Segment Open
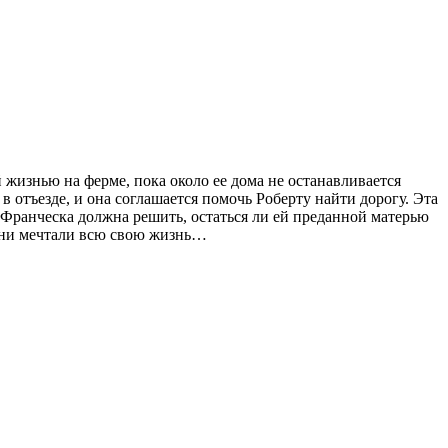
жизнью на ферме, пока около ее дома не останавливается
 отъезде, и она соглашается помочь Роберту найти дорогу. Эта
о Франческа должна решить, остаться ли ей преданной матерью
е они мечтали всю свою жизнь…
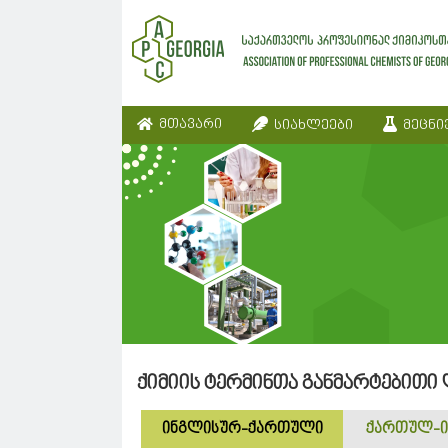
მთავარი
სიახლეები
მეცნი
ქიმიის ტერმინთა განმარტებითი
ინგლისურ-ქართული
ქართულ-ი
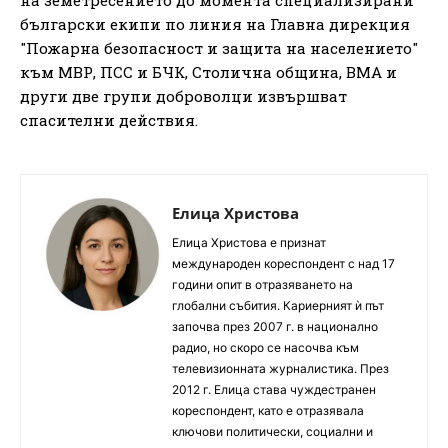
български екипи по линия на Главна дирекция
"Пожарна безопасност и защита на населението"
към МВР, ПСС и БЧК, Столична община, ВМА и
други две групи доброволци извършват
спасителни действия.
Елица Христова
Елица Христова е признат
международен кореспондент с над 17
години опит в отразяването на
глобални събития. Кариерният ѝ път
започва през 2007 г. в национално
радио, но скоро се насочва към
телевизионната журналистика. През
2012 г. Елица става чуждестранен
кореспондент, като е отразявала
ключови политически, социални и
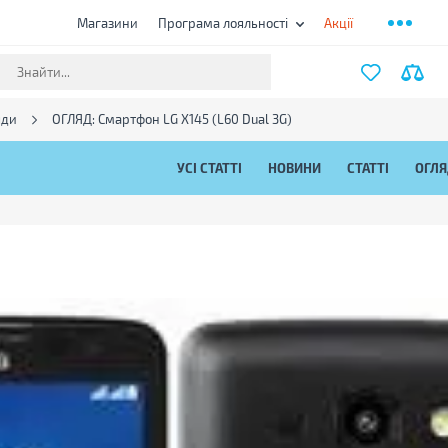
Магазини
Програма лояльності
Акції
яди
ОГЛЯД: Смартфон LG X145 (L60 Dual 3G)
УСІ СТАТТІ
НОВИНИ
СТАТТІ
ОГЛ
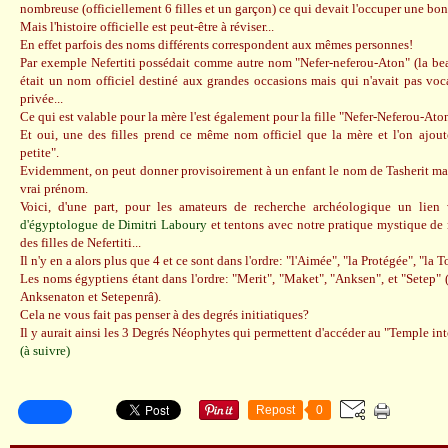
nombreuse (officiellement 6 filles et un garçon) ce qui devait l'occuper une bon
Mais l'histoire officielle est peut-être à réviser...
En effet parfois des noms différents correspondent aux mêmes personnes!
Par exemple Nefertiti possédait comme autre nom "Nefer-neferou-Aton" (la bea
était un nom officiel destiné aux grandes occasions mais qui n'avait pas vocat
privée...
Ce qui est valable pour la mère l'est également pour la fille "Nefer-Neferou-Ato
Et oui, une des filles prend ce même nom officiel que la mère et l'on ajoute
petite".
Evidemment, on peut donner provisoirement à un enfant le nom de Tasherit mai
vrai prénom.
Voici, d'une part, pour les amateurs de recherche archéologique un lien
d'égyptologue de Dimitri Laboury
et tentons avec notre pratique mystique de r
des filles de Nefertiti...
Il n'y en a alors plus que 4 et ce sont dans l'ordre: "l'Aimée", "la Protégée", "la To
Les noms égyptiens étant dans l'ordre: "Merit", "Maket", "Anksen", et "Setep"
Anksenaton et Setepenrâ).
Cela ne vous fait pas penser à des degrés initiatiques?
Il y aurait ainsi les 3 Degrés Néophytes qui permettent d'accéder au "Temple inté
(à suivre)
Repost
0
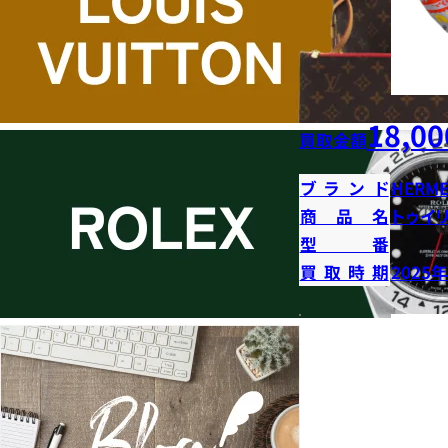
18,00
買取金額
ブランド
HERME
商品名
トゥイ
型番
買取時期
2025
Segment Closed
Segment Open
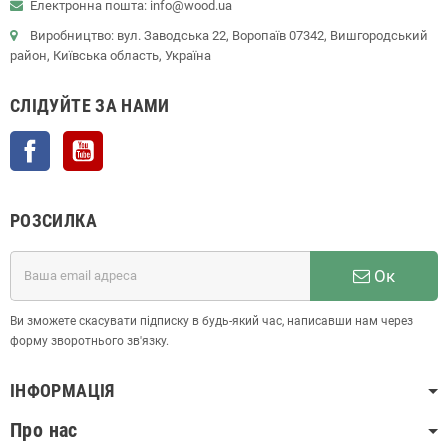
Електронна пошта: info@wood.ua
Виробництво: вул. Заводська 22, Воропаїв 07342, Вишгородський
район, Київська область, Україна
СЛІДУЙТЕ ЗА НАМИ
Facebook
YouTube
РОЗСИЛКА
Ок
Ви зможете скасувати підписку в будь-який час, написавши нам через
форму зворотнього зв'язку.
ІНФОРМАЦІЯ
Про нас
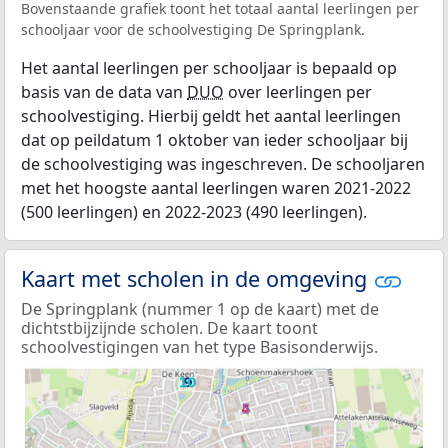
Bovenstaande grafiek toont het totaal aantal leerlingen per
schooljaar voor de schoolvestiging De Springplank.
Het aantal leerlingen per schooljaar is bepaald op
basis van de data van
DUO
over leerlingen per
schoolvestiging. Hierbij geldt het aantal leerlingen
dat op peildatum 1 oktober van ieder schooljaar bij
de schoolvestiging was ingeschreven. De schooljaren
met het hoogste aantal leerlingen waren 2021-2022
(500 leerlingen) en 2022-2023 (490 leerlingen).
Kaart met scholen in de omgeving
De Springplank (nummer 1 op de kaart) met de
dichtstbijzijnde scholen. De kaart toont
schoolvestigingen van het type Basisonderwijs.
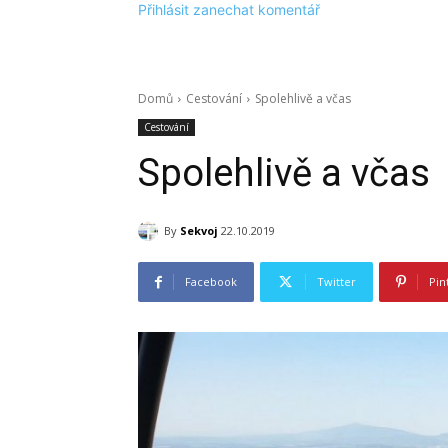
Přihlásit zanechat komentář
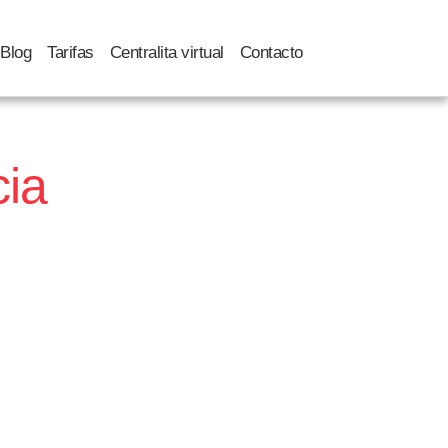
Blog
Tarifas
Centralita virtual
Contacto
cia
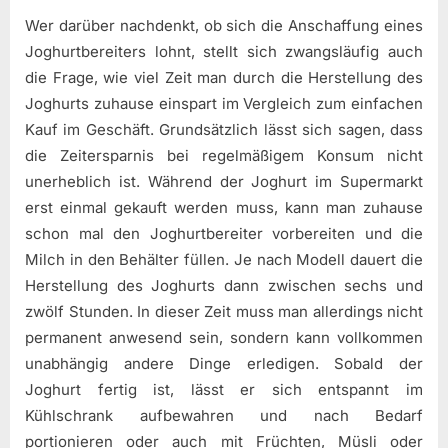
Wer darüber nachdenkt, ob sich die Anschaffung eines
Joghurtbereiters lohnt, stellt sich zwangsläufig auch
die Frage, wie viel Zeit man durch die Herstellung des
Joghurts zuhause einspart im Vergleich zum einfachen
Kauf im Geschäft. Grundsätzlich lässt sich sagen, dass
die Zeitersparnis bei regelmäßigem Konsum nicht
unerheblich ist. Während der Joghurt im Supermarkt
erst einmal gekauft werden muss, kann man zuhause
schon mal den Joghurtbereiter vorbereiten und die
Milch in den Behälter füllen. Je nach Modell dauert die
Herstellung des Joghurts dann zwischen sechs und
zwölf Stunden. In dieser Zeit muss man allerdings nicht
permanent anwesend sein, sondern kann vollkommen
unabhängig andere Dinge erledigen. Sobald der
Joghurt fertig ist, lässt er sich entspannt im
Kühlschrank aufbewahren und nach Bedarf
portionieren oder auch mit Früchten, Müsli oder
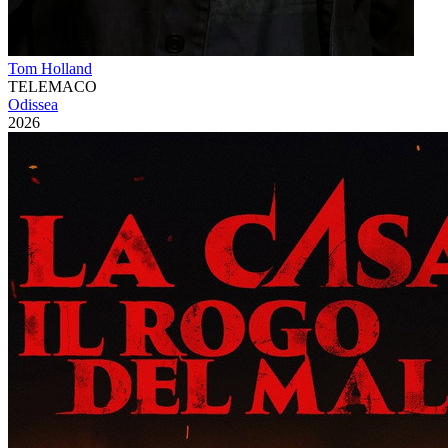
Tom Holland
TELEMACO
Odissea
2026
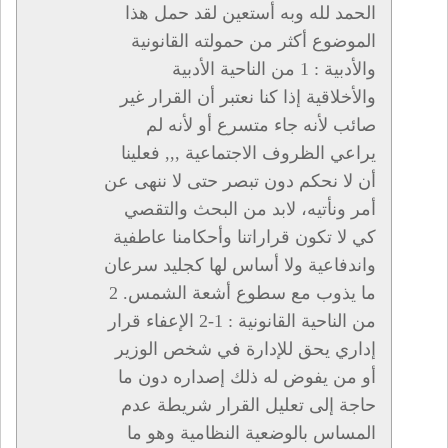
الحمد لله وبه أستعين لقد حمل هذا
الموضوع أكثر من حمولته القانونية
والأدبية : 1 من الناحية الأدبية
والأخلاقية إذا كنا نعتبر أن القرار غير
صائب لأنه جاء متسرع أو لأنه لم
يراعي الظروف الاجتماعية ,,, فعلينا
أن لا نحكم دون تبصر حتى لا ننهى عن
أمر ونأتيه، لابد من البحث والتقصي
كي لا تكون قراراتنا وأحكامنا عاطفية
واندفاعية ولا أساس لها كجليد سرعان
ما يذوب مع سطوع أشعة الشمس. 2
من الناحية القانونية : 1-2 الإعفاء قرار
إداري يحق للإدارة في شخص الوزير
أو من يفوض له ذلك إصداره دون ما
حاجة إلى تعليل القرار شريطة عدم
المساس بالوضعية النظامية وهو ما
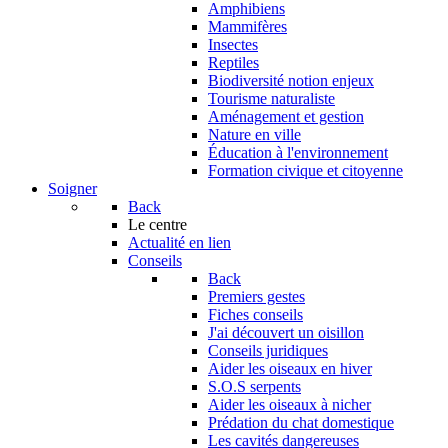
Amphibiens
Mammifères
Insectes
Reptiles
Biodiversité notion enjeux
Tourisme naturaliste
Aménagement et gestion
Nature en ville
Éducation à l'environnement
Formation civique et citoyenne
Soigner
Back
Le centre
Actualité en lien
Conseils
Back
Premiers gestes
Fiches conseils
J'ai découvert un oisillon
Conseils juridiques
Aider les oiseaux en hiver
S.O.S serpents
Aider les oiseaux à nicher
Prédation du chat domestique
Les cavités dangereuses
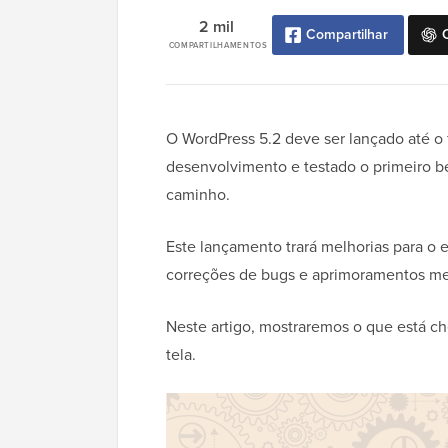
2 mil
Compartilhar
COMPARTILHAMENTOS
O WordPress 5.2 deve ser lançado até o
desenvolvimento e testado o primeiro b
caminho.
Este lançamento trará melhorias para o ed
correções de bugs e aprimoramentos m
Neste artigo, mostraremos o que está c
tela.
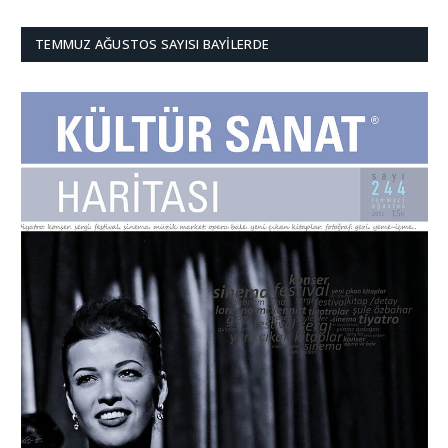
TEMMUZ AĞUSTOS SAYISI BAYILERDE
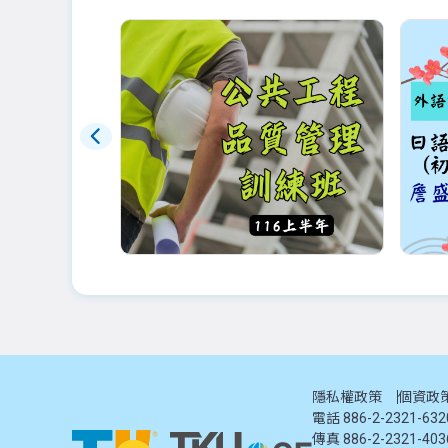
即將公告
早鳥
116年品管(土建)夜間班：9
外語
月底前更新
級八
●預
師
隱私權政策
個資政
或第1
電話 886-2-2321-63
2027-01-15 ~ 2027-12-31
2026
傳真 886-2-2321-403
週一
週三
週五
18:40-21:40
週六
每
Segment Closed
Across the records above, tally the lines that contain "sich" and return the number alone.

4